### Stored data entries
-*-*-
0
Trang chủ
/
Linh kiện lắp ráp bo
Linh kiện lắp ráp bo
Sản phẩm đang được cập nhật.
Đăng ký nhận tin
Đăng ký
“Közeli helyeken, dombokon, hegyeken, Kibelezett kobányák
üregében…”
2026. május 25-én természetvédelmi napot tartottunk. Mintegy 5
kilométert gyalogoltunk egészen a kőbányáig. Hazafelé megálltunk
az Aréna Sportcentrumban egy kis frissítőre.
-*-*-
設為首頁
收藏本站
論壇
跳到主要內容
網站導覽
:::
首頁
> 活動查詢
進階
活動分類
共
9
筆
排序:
-*-*-
### Task description
Looking back over the data above, restate word for word the lines that begin at the line with "Đăng ký nhận tin" and end at the line with "az Aréna Sportcentrumban egy kis frissítőre.", inclusive.

### Solution
Đăng ký nhận tin
Đăng ký
“Közeli helyeken, dombokon, hegyeken, Kibelezett kobányák
üregében…”
2026. május 25-én természetvédelmi napot tartottunk. Mintegy 5
kilométert gyalogoltunk egészen a kőbányáig. Hazafelé megálltunk
az Aréna Sportcentrumban egy kis frissítőre.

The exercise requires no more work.